Cannot RDP or SSH¶
1. Summary¶
Symptom¶
RDP or SSH attempts time out, are refused, or fail after the VM appears to be running.
Why this scenario is confusing¶
The same symptom can come from NSG rules, routing, guest firewall, credentials, or a VM that never completed healthy boot.
Troubleshooting decision flow¶
graph TD
A[Cannot RDP or SSH] --> B{VM actually running?}
B -->|No| C[Use boot playbooks first]
B -->|Yes| D{Timeout or refused?}
D -->|Timeout| E[Check NSG, route, public/private path]

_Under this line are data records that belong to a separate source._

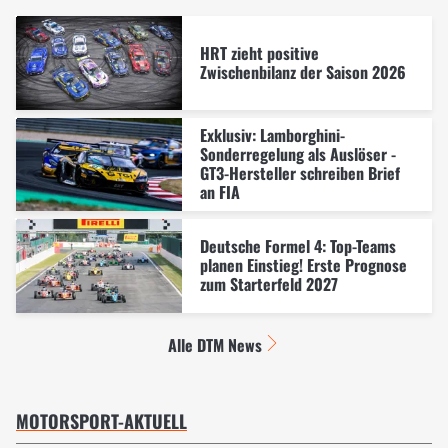
HRT zieht positive
Zwischenbilanz der Saison 2026
Exklusiv: Lamborghini-
Sonderregelung als Auslöser -
GT3-Hersteller schreiben Brief
an FIA
Deutsche Formel 4: Top-Teams
planen Einstieg! Erste Prognose
zum Starterfeld 2027
Alle DTM News
MOTORSPORT-AKTUELL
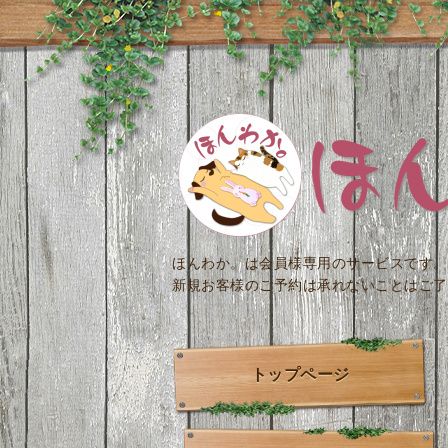
ほんわか。は会員様専用のサービスです。
新規お客様のご予約は承れないことはご了
トップページ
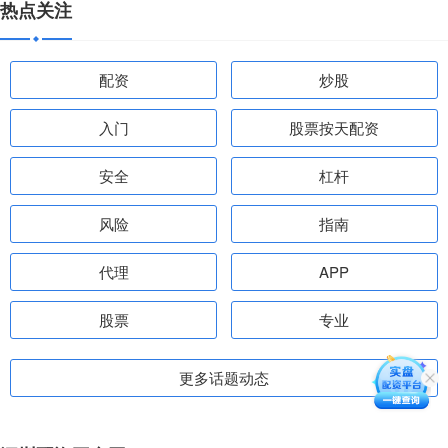
热点关注
配资
炒股
入门
股票按天配资
安全
杠杆
风险
指南
代理
APP
股票
专业
更多话题动态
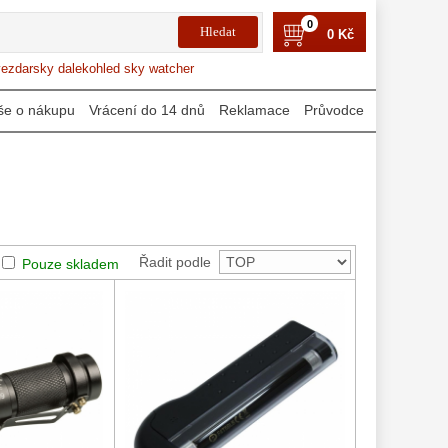
0
0 Kč
ezdarsky dalekohled sky watcher
še o nákupu
Vrácení do 14 dnů
Reklamace
Průvodce
Řadit podle
Pouze skladem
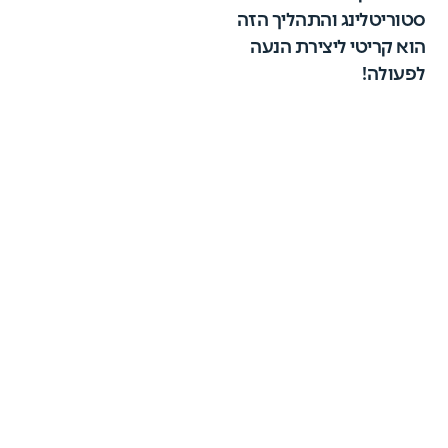
סטוריטלינג והתהליך הזה
הוא קריטי ליצירת הנעה
לפעולה!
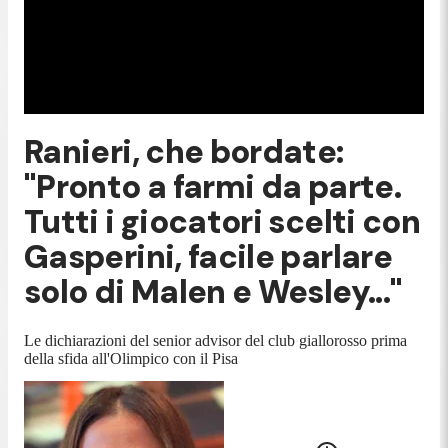
Ranieri, che bordate:
"Pronto a farmi da parte.
Tutti i giocatori scelti con
Gasperini, facile parlare
solo di Malen e Wesley..."
Le dichiarazioni del senior advisor del club giallorosso prima
della sfida all'Olimpico con il Pisa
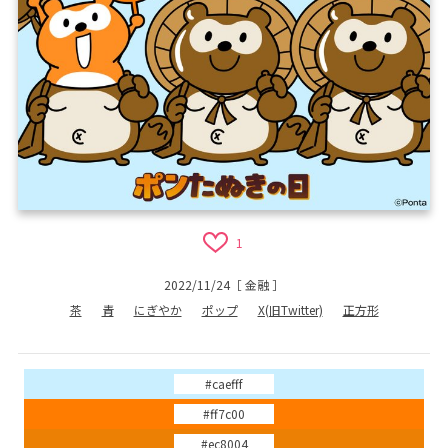
1
2022/11/24
［
金融
］
茶
青
にぎやか
ポップ
X(旧Twitter)
正方形
#caefff
#ff7c00
#ec8004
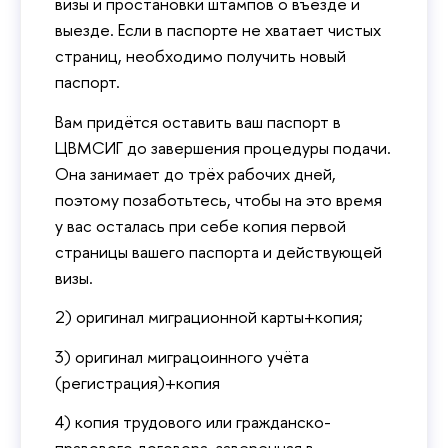
визы и простановки штампов о въезде и
выезде. Если в паспорте не хватает чистых
страниц, необходимо получить новый
паспорт.
Вам придётся оставить ваш паспорт в
ЦВМСИГ до завершения процедуры подачи.
Она занимает до трёх рабочих дней,
поэтому позаботьтесь, чтобы на это время
у вас осталась при себе копия первой
страницы вашего паспорта и действующей
визы.
2) оригинал миграционной карты+копия;
3) оригинал миграцоинного учёта
(регистрация)+копия
4) копия трудового или гражданско-
правового договора, заверенная в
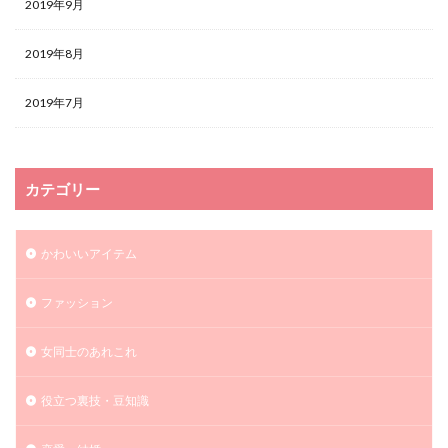
2019年9月
2019年8月
2019年7月
カテゴリー
かわいいアイテム
ファッション
女同士のあれこれ
役立つ裏技・豆知識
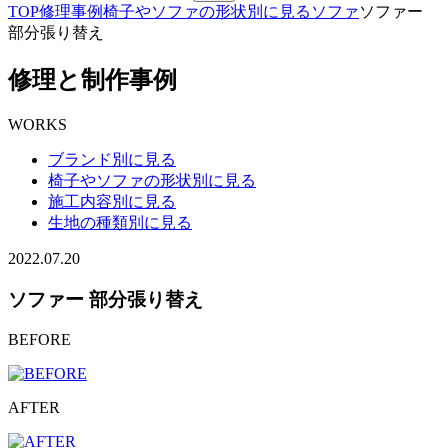
TOP
修理事例
椅子やソファの形状別に見る
ソファ
ソファー
部分張り替え
修理と制作事例
WORKS
ブランド別に見る
椅子やソファの形状別に見る
施工内容別に見る
生地の種類別に見る
2022.07.20
ソファー 部分張り替え
BEFORE
AFTER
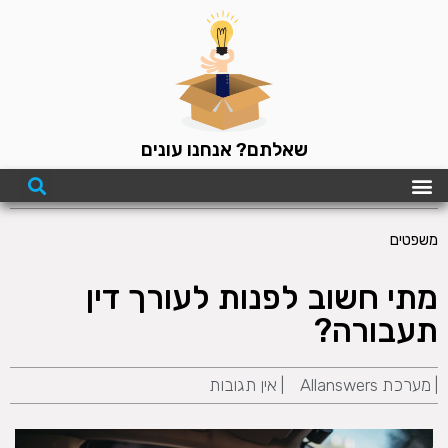
שאלתם? אנחנו עונים
משפטים
מתי חשוב לפנות לעורך דין
תעבורה?
|
מערכת Allanswers
|
אין תגובות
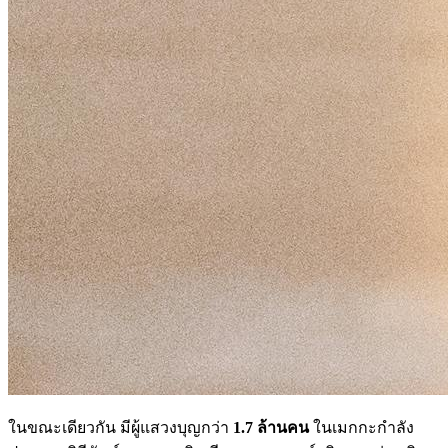
ในขณะเดียวกัน มีผู้แสวงบุญกว่า
1.7 ล้านคน
ในเมกกะกำลัง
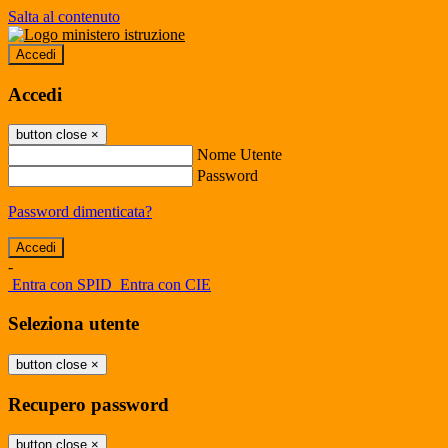
Salta al contenuto
Accedi
Accedi
button close
×
Nome Utente
Password
Password dimenticata?
-
Entra con SPID
Entra con CIE
Seleziona utente
button close
×
Recupero password
button close
×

D -->|Refused| F[Check guest firewall and listener]
D -->|Auth failure| G[Check credentials and VM agent] 2. Common Misreadings¶
- "The VM is running, so the network path must be fine."
- "A timeout always means NSG."
- "Resetting credentials fixes all login failures."
3. Competing Hypotheses¶
- H1: NSG or route path blocks traffic.
- H2: Guest firewall or listener is not accepting the connection.
- H3: Credentials or key material are wrong.
- H4: VM agent or guest health is degraded after boot.
4. What to Check First¶
- VM power and provisioning state.
- Effective NSG rules and effective routes.
- Guest firewall and service listener state.
- Serial Console or Run Command access path.
5. Evidence to Collect¶
- Exact client error: timeout, refused, or access denied.
- Network Watcher reachability data or effective rules.
- Guest logs or console evidence showing RDP/SSH service status.
- VM agent status if password reset or Run Command is needed.
6. Validation and Disproof by Hypothesis¶
H1: NSG or route path blocks traffic¶
- Supports: timeout, denied effective security rule, invalid next hop.
- Weakens: traffic reaches VM but port is refused.
H2: Guest firewall or listener issue¶
- Supports: port refused, service stopped, firewall deny.
- Weakens: no path to NIC at all.
H3: Credential issue¶
- Supports: access denied with healthy listener.
- Weakens: timeout or refused before auth begins.
H4: VM agent or guest health degraded¶
- Supports: Run Command, password reset, or extension actions also fail.
- Weakens: agent healthy and guest services respond normally.
7. Likely Root Cause Patterns¶
- NSG rule too narrow after IP change.
- Guest firewall allows wrong subnet only.
- RDP/SSH service stopped after update.
- Wrong username, expired password, or stale SSH public key.
8. Immediate Mitigations¶
- Restore least-privilege NSG access or use Bastion.
- Repair guest firewall from Serial Console or Run Command.
- Reset password or SSH key if auth path is the only failure.
- Switch to boot diagnostics if guest never became healthy.
9. Prevention¶
- Prefer Bastion or VPN over exposing management ports.
- Baseline guest firewall and NSG rules in code.
- Keep VM agent healthy and monitor extension state.